Poi insegnò a Eragon come muovere la mano destra e portarsela allo sterno in uno strano gesto. «Questo» disse «lo userai al cospetto di Islanzadi. Indica che le stai offrendo la tua lealtà e la tua obbedienza.»

«È vincolante, come il mio giuramento di fedeltà a Nasuada?»

«No, è soltanto un gesto di cortesia, e nemmeno troppo impegnativo.»

Eragon si impegnò a fondo per ricordare gli svariati modi per salutarsi che Arya gli andava via via insegnando. I saluti erano diversi a seconda che si trattasse di un uomo o di una donna, di un adulto o un bambino, di un ragazzo o una ragazza, e variavano in base al rango e al prestigio. Era una lista infinita, ma Eragon sapeva di doverla memorizzare alla perfezione.

Quando ebbe assorbito il più possibile, Arya si alzò e si spazzolò le mani. «Cerca di non dimenticare nulla, e tutto andrà bene.» Si volse per andarsene.

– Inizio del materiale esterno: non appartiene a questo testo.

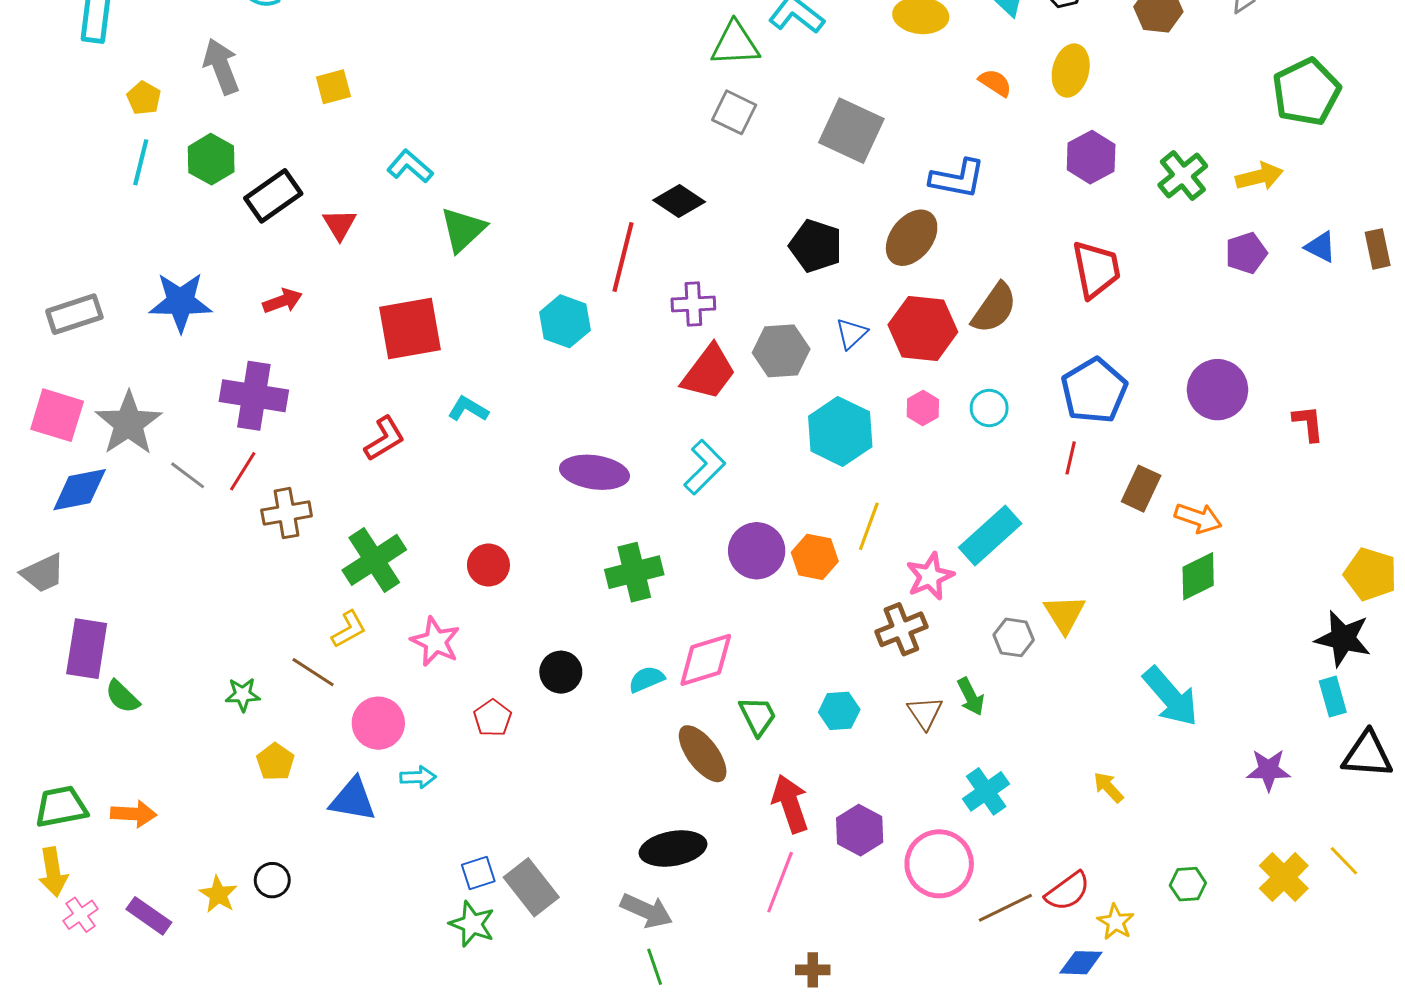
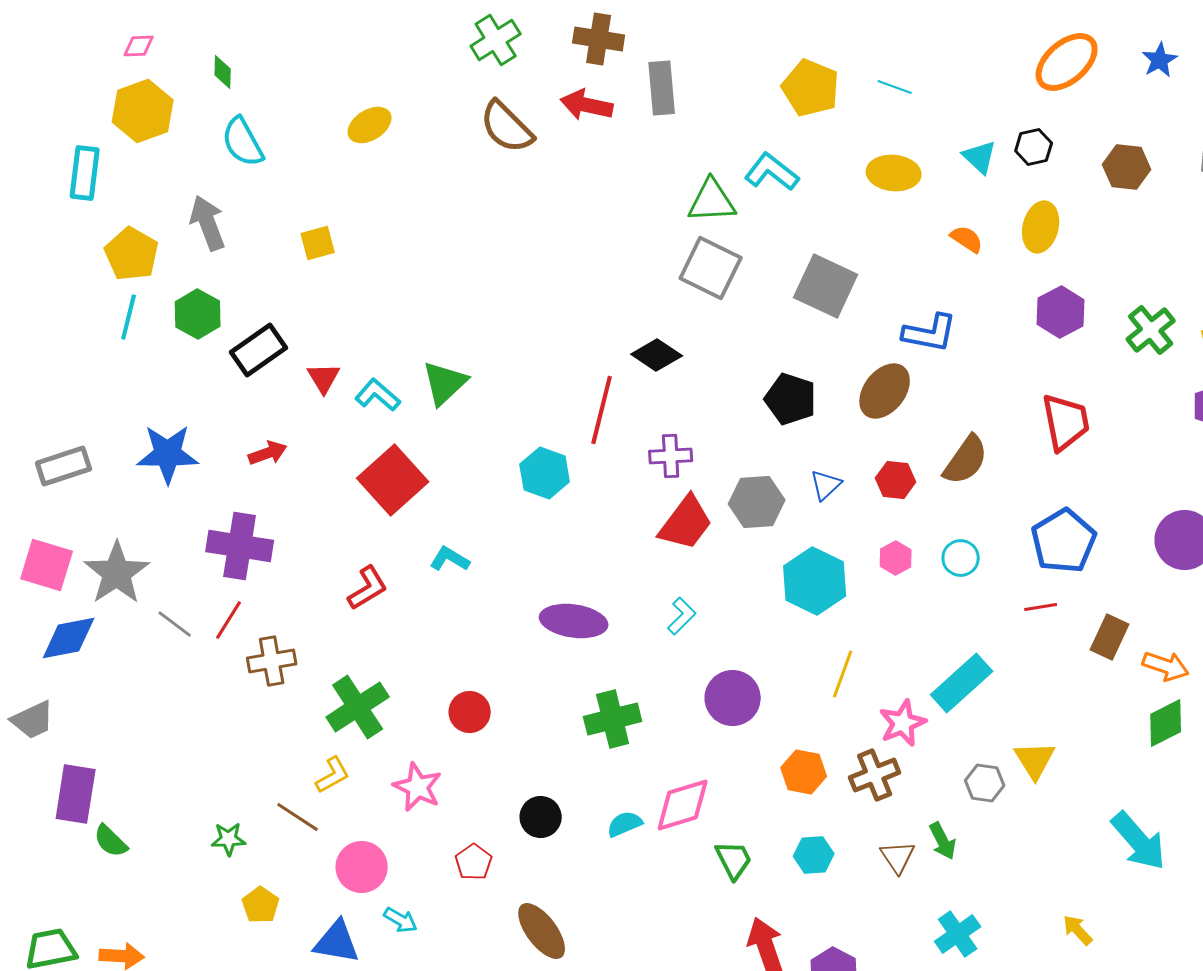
yellow pentagon: (144, 98) -> (132, 254), size x1.6
gray square: (734, 112) -> (711, 268), size x1.4
cyan L-shape: (410, 166) -> (378, 395), moved
red square: (410, 328) -> (393, 480), turned -32
red hexagon: (923, 328) -> (896, 480), size x0.6
red line: (1071, 458) -> (1041, 607), turned 68
cyan L-shape: (705, 467) -> (682, 616), size x0.7
orange hexagon: (815, 557) -> (804, 772), moved
brown ellipse: (703, 754) -> (542, 931), moved
cyan arrow: (418, 777) -> (401, 920), turned 32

«Aspetta» disse Eragon. Tese una mano per fermarla, poi la ritrasse prima che lei notasse il suo gesto sfrontato. Lei lo guardò da sopra una spalla, con aria interrogativa; Eragon si sentì stringere lo stomaco mentre tentava di dare voce ai propri pensieri. Malgrado i suoi sforzi, finì per dire soltanto: «Stai bene, Arya? Mi sei sembrata distratta e di malumore da quando abbiamo lasciato Hedarth.» Quando il volto dell'elfa si trasformò in una maschera di granito, Eragon capì di aver scelto l'approccio sbagliato, anche se non riusciva a capire come la domanda avesse potuto offenderla tanto. «Quando ci troviamo nella Du Weldenvarden» lo informò lei asciutta, «mi aspetto che tu non ti rivolga a me in toni così familiari, a meno che tu non voglia insultarmi.» E si allontanò a grandi passi.